Take exactly as prescribed; do not stop suddenly without doctor's guidance.,Carry a medical alert card or bracelet indicating you take hydrocortisone.,Report signs of adrenal crisis: severe weakness, dizziness, nausea, vomiting, abdominal pain.,During illness or stress (e.g., surgery, infection), dose may need temporary increase; contact your doctor.,Avoid live vaccines during therapy.,Monitor for weight gain, swelling, mood changes, or high blood sugar symptoms (increased thirst, urination).
No interactions on record
No interactions on record
Explore head-to-head clinical comparisons of other medications in the same therapeutic classes.
Common clinical questions about ALA-SCALP vs A-HYDROCORT, answered by our medical review team.
ALA-SCALP is a Topical Corticosteroid that works by ALA-SCALP (aminolevulinic acid) is a photosensitizer precursor that is converted intracellularly to protoporphyrin IX (Pp IX), which accumulates in cells with increased heme synthesis, such as rapidly dividing cells. Upon exposure to blue light (BLU-U®), Pp IX produces reactive oxygen species, leading to cellular damage and apoptosis of targeted cells.. A-HYDROCORT is a Corticosteroid that works by Hydrocortisone is a corticosteroid hormone that binds to glucocorticoid receptors, modulating gene expression to suppress inflammation, inhibit immune response, and regulate metabolism.. They differ in pharmacokinetic profiles, FDA-approved indications, and side effect profiles.
Potency comparisons between ALA-SCALP and A-HYDROCORT depend on the specific clinical indication.
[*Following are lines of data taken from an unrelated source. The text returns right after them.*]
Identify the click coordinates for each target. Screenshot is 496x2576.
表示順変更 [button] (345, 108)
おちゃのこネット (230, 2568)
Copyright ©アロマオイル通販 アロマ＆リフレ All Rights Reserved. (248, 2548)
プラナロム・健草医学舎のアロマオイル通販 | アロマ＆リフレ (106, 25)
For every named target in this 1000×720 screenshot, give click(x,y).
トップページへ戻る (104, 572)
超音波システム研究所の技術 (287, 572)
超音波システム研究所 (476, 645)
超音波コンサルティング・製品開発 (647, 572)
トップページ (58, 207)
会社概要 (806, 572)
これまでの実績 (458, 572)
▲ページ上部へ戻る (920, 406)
These are agents from distinct pharmacological classes and are not directly interchangeable by dose. A physician or clinical pharmacist should guide any therapeutic switching decisions.
The standard adult dose of ALA-SCALP is: Topical application of a 5% solution to the scalp twice daily.. The standard adult dose of A-HYDROCORT is: Adrenal insufficiency: oral 20-30 mg/day in divided doses; inflammatory conditions: 5-60 mg/day oral; IV/IM: hydrocortisone sodium succinate 50-100 mg every 4-6 hours.. Dosing should always be individualized based on indication, renal and hepatic function, age, and other patient factors.
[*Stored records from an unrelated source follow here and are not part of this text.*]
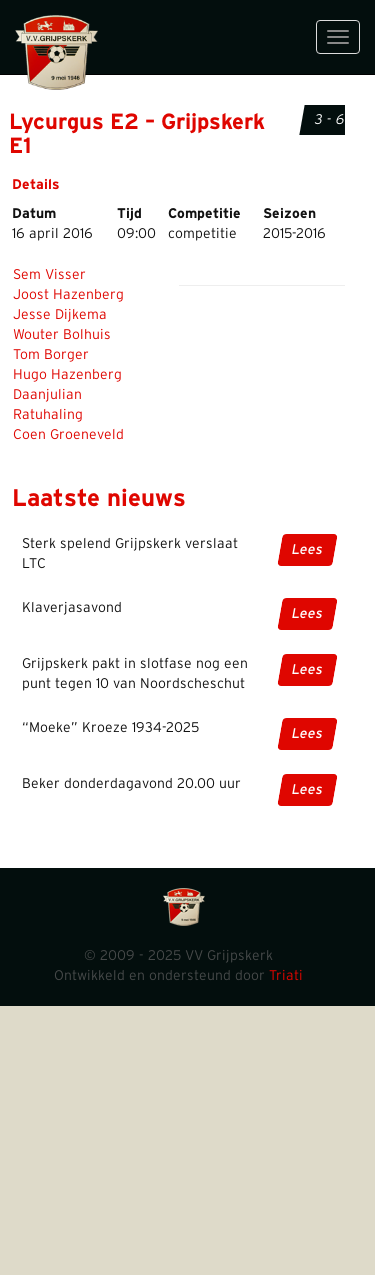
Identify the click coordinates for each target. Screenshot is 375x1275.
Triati (286, 976)
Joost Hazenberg (68, 295)
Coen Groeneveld (68, 435)
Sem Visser (49, 275)
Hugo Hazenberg (67, 375)
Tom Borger (51, 355)
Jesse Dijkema (60, 315)
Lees (307, 550)
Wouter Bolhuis (62, 335)
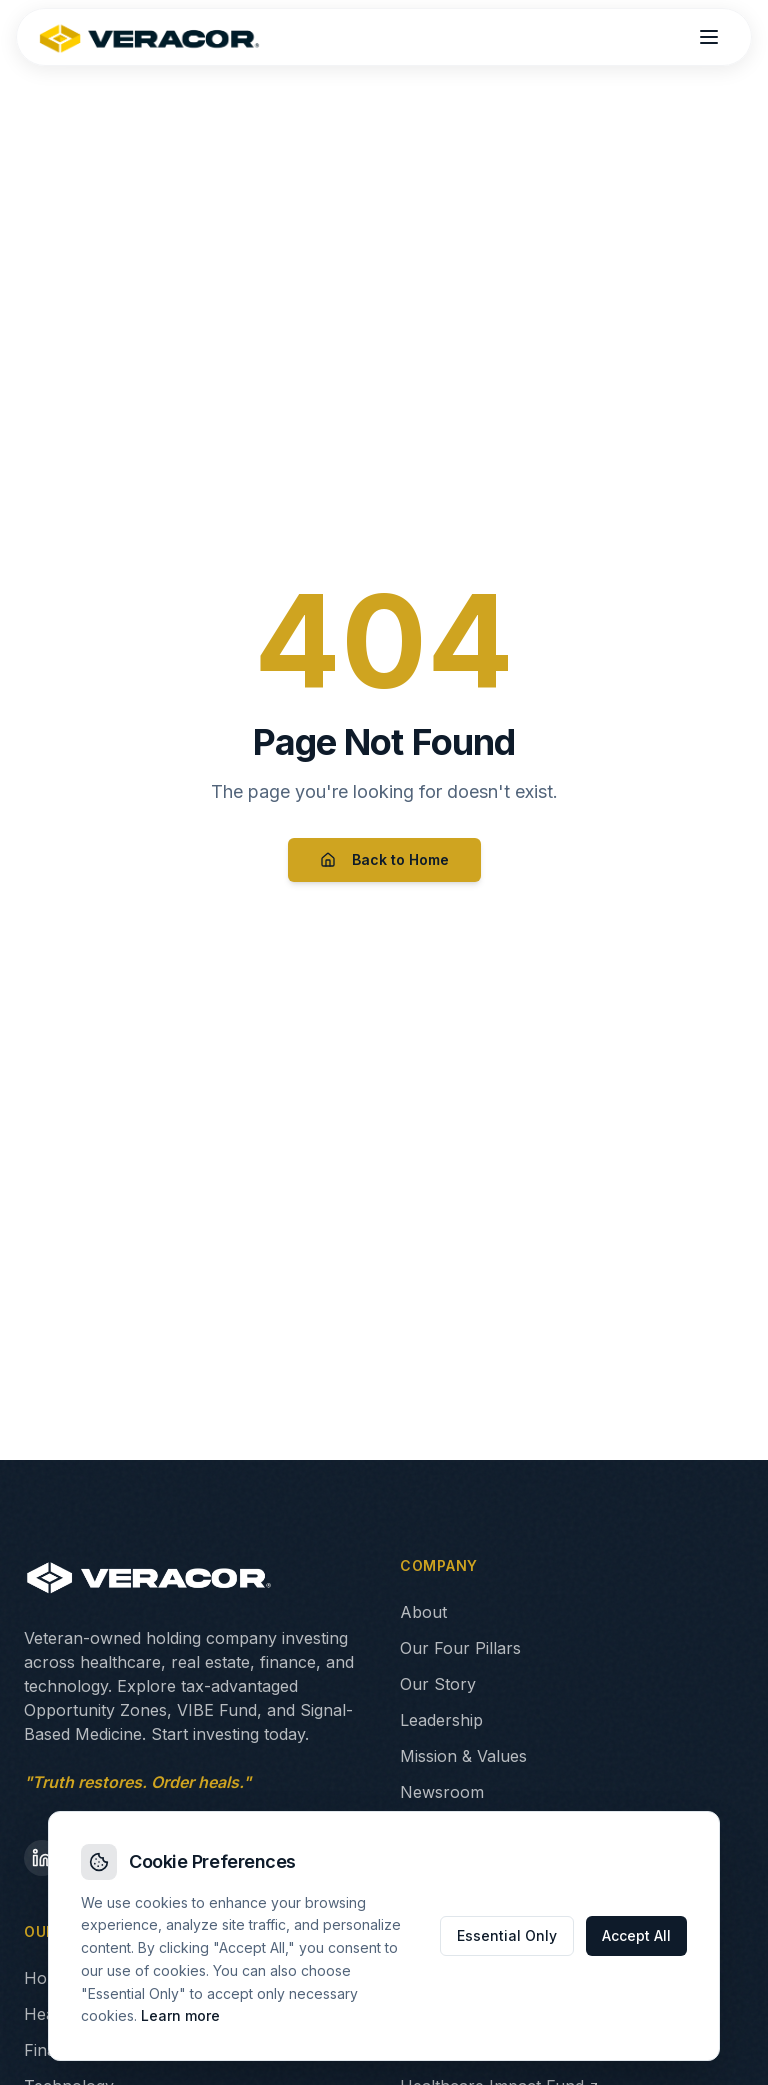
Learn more (180, 2015)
No direct drug-drug interaction has been formally documented between ALA-SCALP and A-HYDROCORT in current clinical databases. However, individual patient risk factors including other medications, organ function, and comorbidities should always be evaluated by a qualified healthcare provider.
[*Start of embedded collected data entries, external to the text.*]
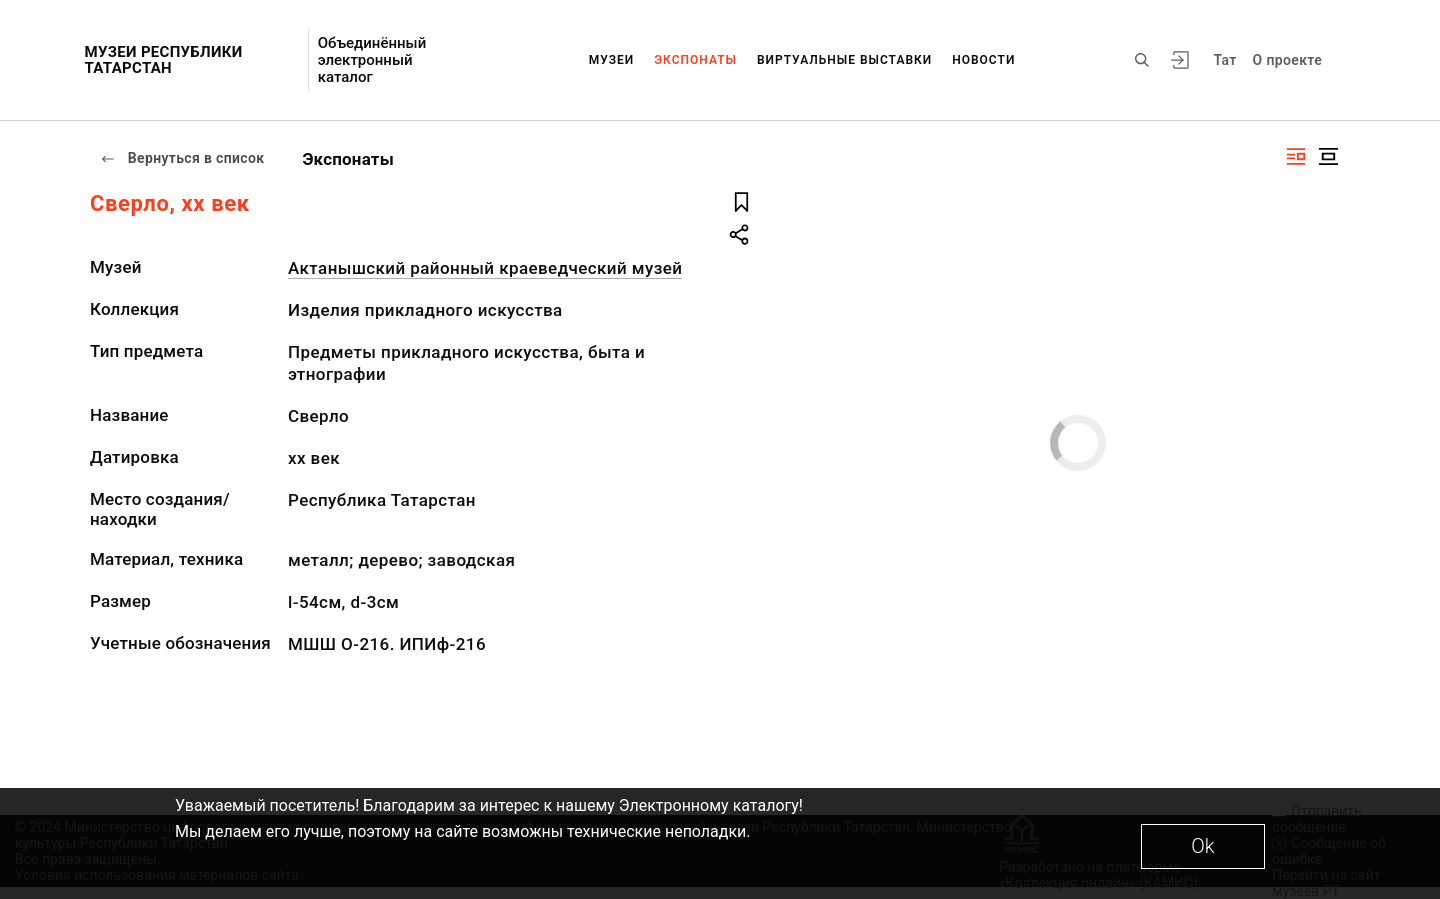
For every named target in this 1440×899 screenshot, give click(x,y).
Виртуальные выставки (844, 60)
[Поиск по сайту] (1142, 60)
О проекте (1287, 60)
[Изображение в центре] (1328, 156)
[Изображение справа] (1296, 156)
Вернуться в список (182, 158)
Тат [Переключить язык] (1224, 60)
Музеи (612, 60)
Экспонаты (695, 60)
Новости (983, 60)
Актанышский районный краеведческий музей (485, 268)
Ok (1202, 846)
The maternal-fetal safety profiles differ. ALA-SCALP is classified as Category C. No evidence of teratogenicity; topical application with minimal systemic absorption. First trimester: unlikely risk. Second/third trimester: no known fetal risks from maternal use.. A-HYDROCORT is classified as Category C. Hydrocortisone is a corticosteroid. Use during first trimester is associated with increased risk of oral clefts (odds ratio 1.5-3.0). Second and third trimester use may cause fetal. Always consult a maternal-fetal medicine specialist before taking either drug during pregnancy or lactation.